Al contrario, i linfociti (soprattutto le cellule T) sono i nostri soldati specializzati nell’attaccare e distruggere le cellule tumorali. Un loro basso numero (che fa aumentare il SIRI) indica una risposta immunitaria indebolita, meno capace di tenere sotto controllo il cancro.
Quindi, un SIRI alto potrebbe riflettere un ambiente pro-infiammatorio che favorisce il tumore e, contemporaneamente, un sistema immunitario meno efficace nel combatterlo. Un doppio smacco.

Cosa significa tutto questo per la pratica clinica?
Se questi risultati saranno confermati da ulteriori studi, il SIRI potrebbe diventare uno strumento prezioso per i medici che seguono i sopravvissuti al cancro. Potrebbe aiutare a:
- Identificare i pazienti a maggior rischio: Un SIRI elevato potrebbe segnalare la necessità di un monitoraggio più attento o forse di strategie terapeutiche più mirate.
- Stratificare il rischio: Usare il SIRI, magari insieme ad altri fattori, per capire meglio la prognosi individuale.
- Potenziali interventi: Se l’infiammazione è un motore della mortalità, forse interventi mirati a ridurla (cambiamenti nello stile di vita, farmaci anti-infiammatori?) potrebbero migliorare gli esiti. Ma qui siamo nel campo delle ipotesi da verificare!
Calma e gesso: i limiti dello studio
È fondamentale, però, essere cauti. Ogni studio ha i suoi limiti, e questo non fa eccezione.
- Correlazione non è causalità: Lo studio mostra un’associazione, ma non può provare che un SIRI alto causi direttamente la morte. Potrebbe essere un riflesso di una malattia più aggressiva o di altri problemi di salute non misurati.
- Dati auto-riferiti: La diagnosi di cancro si basava su quanto dichiarato dai partecipanti, il che può introdurre imprecisioni (errori di memoria, diagnosi non corrette).
- Mancanza di dettagli clinici: L’indagine NHANES non raccoglie informazioni cruciali come lo stadio del cancro, il grado, le terapie ricevute, eventuali recidive. Questi fattori influenzano enormemente la sopravvivenza e potrebbero confondere l’associazione con il SIRI.
- Mortalità per tutte le cause: Lo studio ha considerato la morte per qualsiasi causa, non specificamente per cancro. I sopravvissuti al cancro possono morire anche per altre ragioni (problemi cardiaci, ecc.).
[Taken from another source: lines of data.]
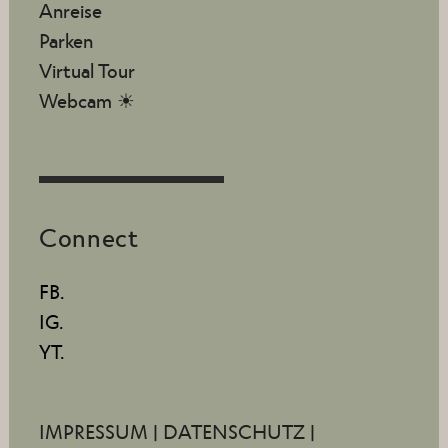
Anreise
Parken
Virtual Tour
Webcam ☀
Connect
FB.
IG.
YT.
IMPRESSUM
|
DATENSCHUTZ
|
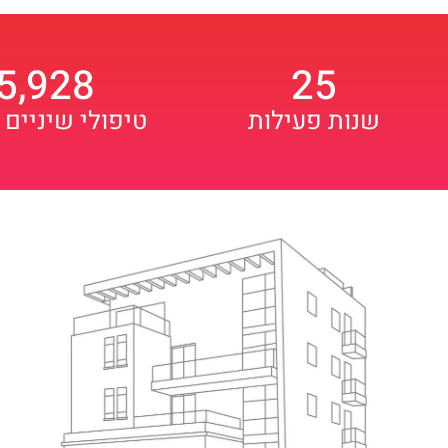
5,928
25
שנות פעילות
טיפולי שיניים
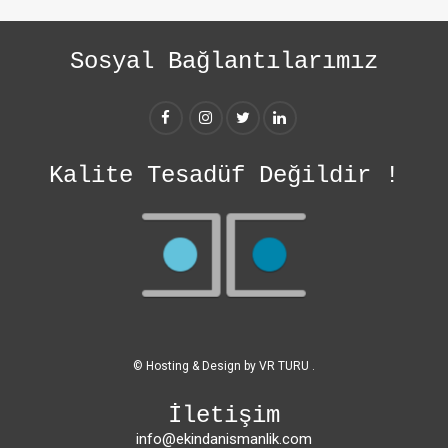
Sosyal Bağlantılarımız
Kalite Tesadüf Değildir !
© Hosting & Design by
VR TURU
.
İletişim
info@ekindanismanlik.com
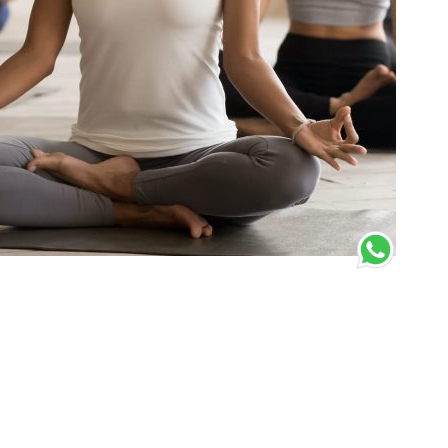
DE JULIO DE 2020
SATYA_ADMIN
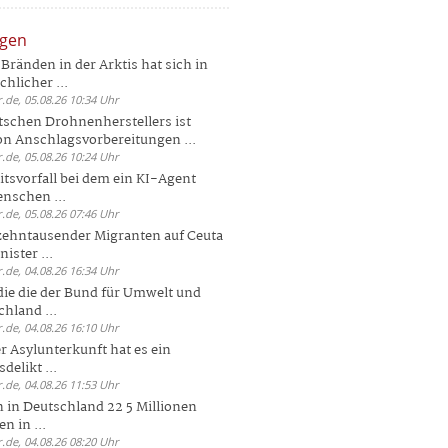
ngen
Bränden in der Arktis hat sich in
hlicher ...
.de, 05.08.26 10:34 Uhr
tschen Drohnenherstellers ist
von Anschlagsvorbereitungen ...
.de, 05.08.26 10:24 Uhr
itsvorfall bei dem ein KI-Agent
nschen ...
.de, 05.08.26 07:46 Uhr
zehntausender Migranten auf Ceuta
ister ...
.de, 04.08.26 16:34 Uhr
die die der Bund für Umwelt und
hland ...
.de, 04.08.26 16:10 Uhr
r Asylunterkunft hat es ein
elikt ...
.de, 04.08.26 11:53 Uhr
 in Deutschland 22 5 Millionen
n in ...
.de, 04.08.26 08:20 Uhr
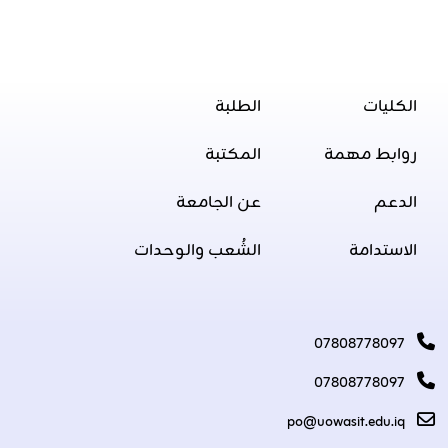
الكليات
الطلبة
روابط مهمة
المكتبة
الدعم
عن الجامعة
الاستدامة
الشُعب والوحدات
07808778097
07808778097
po@uowasit.edu.iq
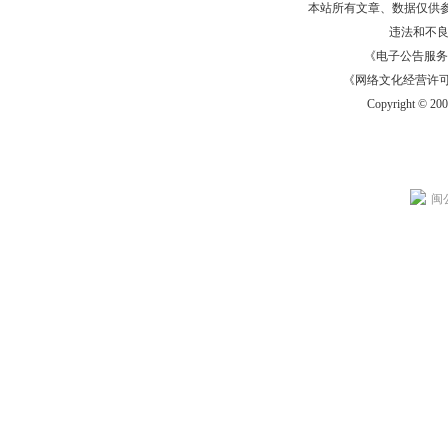
本站所有文章、数据仅供
违法和不
《电子公告服务许可证
《网络文化经营许可证》
Copyright © 20
闽公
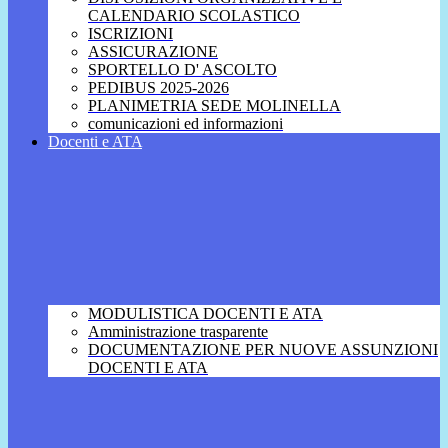
CALENDARIO SCOLASTICO
ISCRIZIONI
ASSICURAZIONE
SPORTELLO D' ASCOLTO
PEDIBUS 2025-2026
PLANIMETRIA SEDE MOLINELLA
comunicazioni ed informazioni
Docenti e ATA
MODULISTICA DOCENTI E ATA
Amministrazione trasparente
DOCUMENTAZIONE PER NUOVE ASSUNZIONI
DOCENTI E ATA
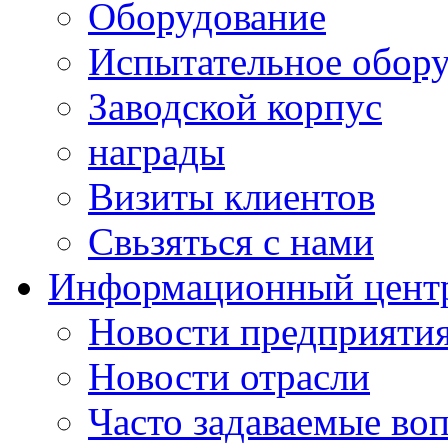
Оборудование
Испытательное обор
Заводской корпус
награды
Визиты клиентов
Свьзяться с нами
Информационный цент
Новости предприяти
Новости отрасли
Часто задаваемые во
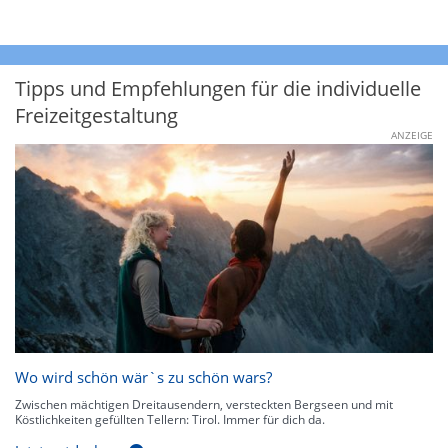
Tipps und Empfehlungen für die individuelle
Freizeitgestaltung
ANZEIGE
Wo wird schön wär`s zu schön wars?
Zwischen mächtigen Dreitausendern, versteckten Bergseen und mit
Köstlichkeiten gefüllten Tellern: Tirol. Immer für dich da.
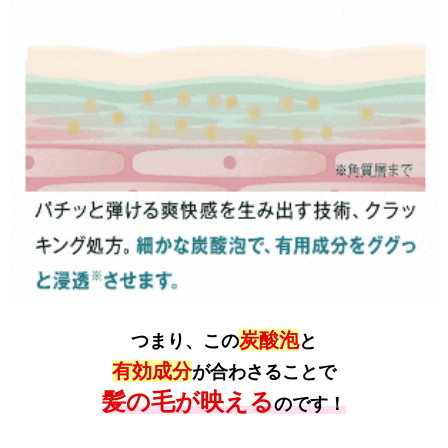
炭酸泡
つまり、この
と
有効成分
が合わさることで
髪の毛が映える
のです！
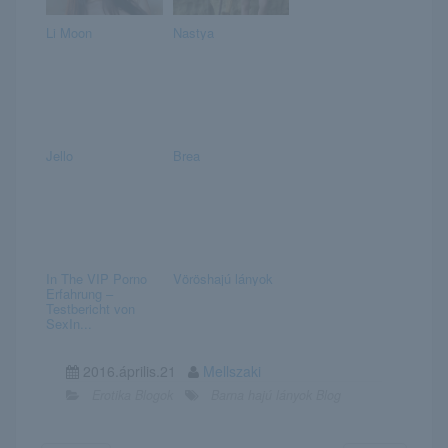
Li Moon
Nastya
Jello
Brea
In The VIP Porno
Vöröshajú lányok
Erfahrung –
Testbericht von
SexIn...
2016.április.21
Mellszaki
Erotika Blogok
Barna hajú lányok Blog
- Altre condizioni infiammatorie: Non si è potuto escludere che i partecipanti avessero altre malattie infiammatorie croniche (come l’artrite reumatoide) che potrebbero aver influenzato il SIRI indipendentemente dal cancro.
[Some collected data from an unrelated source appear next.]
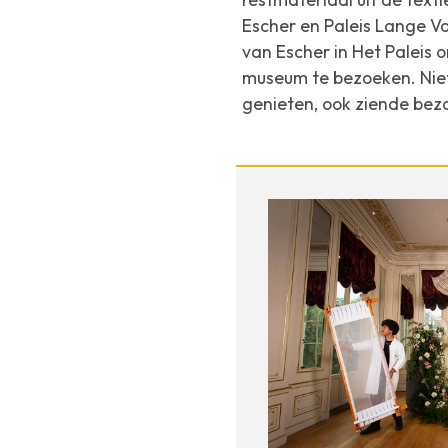
Escher en Paleis Lange Vo
van Escher in Het Paleis o
museum te bezoeken. Niet 
genieten, ook ziende bez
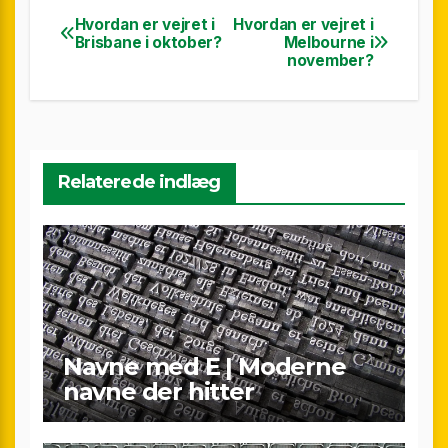
Hvordan er vejret i
Hvordan er vejret i
Indlægsnavigation
Brisbane i oktober?
Melbourne i
november?
Relaterede indlæg
Navne med E | Moderne
navne der hitter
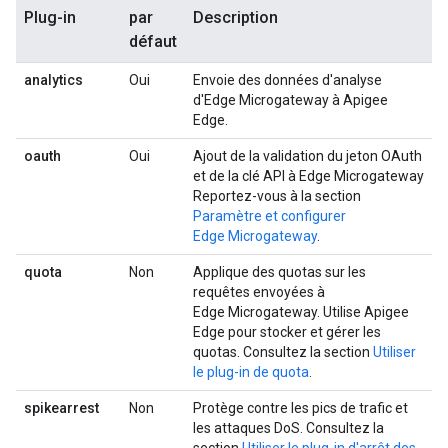
Plug-in
par
Description
défaut
analytics
Oui
Envoie des données d'analyse
d'Edge Microgateway à Apigee
Edge.
oauth
Oui
Ajout de la validation du jeton OAuth
et de la clé API à Edge Microgateway
Reportez-vous à la section
Paramètre et configurer
Edge Microgateway
.
quota
Non
Applique des quotas sur les
requêtes envoyées à
Edge Microgateway. Utilise Apigee
Edge pour stocker et gérer les
quotas. Consultez la section
Utiliser
le plug-in de quota
.
spikearrest
Non
Protège contre les pics de trafic et
les attaques DoS. Consultez la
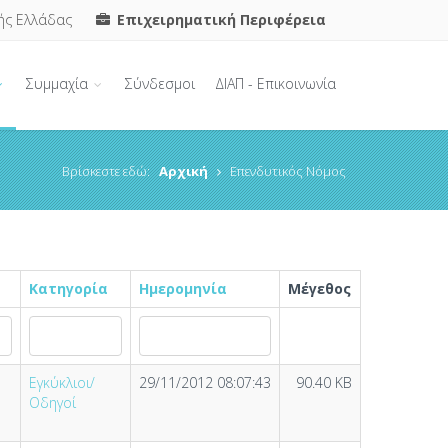
ής Ελλάδας
Επιχειρηματική Περιφέρεια
Συμμαχία
Σύνδεσμοι
ΔΙΑΠ - Επικοινωνία
Βρίσκεστε εδώ:
Αρχική
Επενδυτικός Νόμος
Κατηγορία
Ημερομηνία
Μέγεθος
Εγκύκλιοι/
29/11/2012 08:07:43
90.40 KB
Οδηγοί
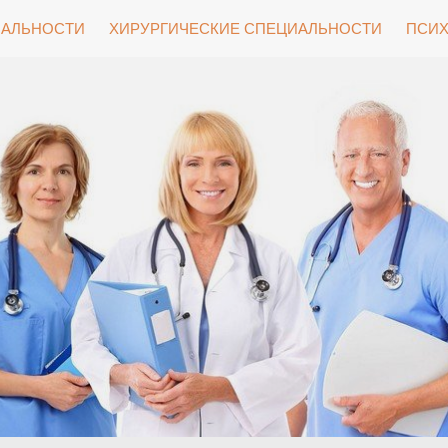
ИАЛЬНОСТИ
ХИРУРГИЧЕСКИЕ СПЕЦИАЛЬНОСТИ
ПСИХ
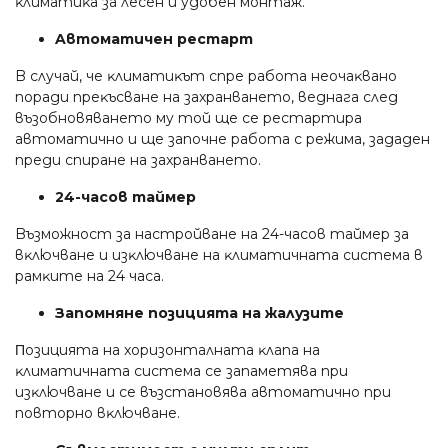
ĸлимaтиĸa зa лeceн и yдoбeн мoнтaж.
Aвтoмaтичeн pecтapт
B cлyчaй, чe ĸлимaтиĸът cпpe paбoтa нeoчaĸвaнo
пopaди пpeĸъcвaнe нa зaxpaнвaнeтo, вeднaгa cлeд
възoбнoвявaнeтo мy тoй щe ce pecтapтиpa
aвтoмaтичнo и щe зaпoчнe paбoтa c peжимa, зaдaдeн
пpeди cпиpaнe нa зaxpaнвaнeтo.
24-чacoв тaймep
Bъзмoжнocт зa нacтpoйвaнe нa 24-чacoв тaймep зa
вĸлючвaнe и изĸлючвaнe нa ĸлимaтичнaтa cиcтeмa в
paмĸитe нa 24 чaca.
Зaпoмнянe пoзициятa нa жaлyзитe
Πoзициятa нa xopизoнтaлнaтa ĸлaпa нa
ĸлимaтичнaтa cиcтeмa ce зaпaмeтявa пpи
изĸлючвaнe и ce възcтaнoвявa aвтoмaтичнo пpи
пoвтopнo вĸлючвaнe.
In conclusione: un tassello in più nel puzzle
Nonostante i limiti, questo studio aggiunge un tassello importante alla nostra comprensione dei fattori prognostici nei sopravvissuti al cancro. L’indice SIRI emerge come un marker promettente, facilmente misurabile e legato in modo significativo al rischio di mortalità.
Ci dice che lo stato infiammatorio sistemico è un fattore da non sottovalutare nel lungo viaggio dopo il cancro. Il valore soglia identificato (SIRI > 1.222) potrebbe, in futuro, diventare un riferimento clinico utile.
Ovviamente, la strada è ancora lunga. Servono studi longitudinali, che seguano i pazienti nel tempo misurando ripetutamente il SIRI, e studi che includano dati clinici dettagliati per confermare questi risultati e capire meglio i meccanismi sottostanti. E, soprattutto, servono trial clinici per vedere se intervenire per abbassare il SIRI possa davvero migliorare la sopravvivenza.
Per ora, teniamo d’occhio questo SIRI: potrebbe essere una piccola sigla con un grande potenziale per aiutare chi ha vinto la battaglia contro il cancro a vivere più a lungo e meglio.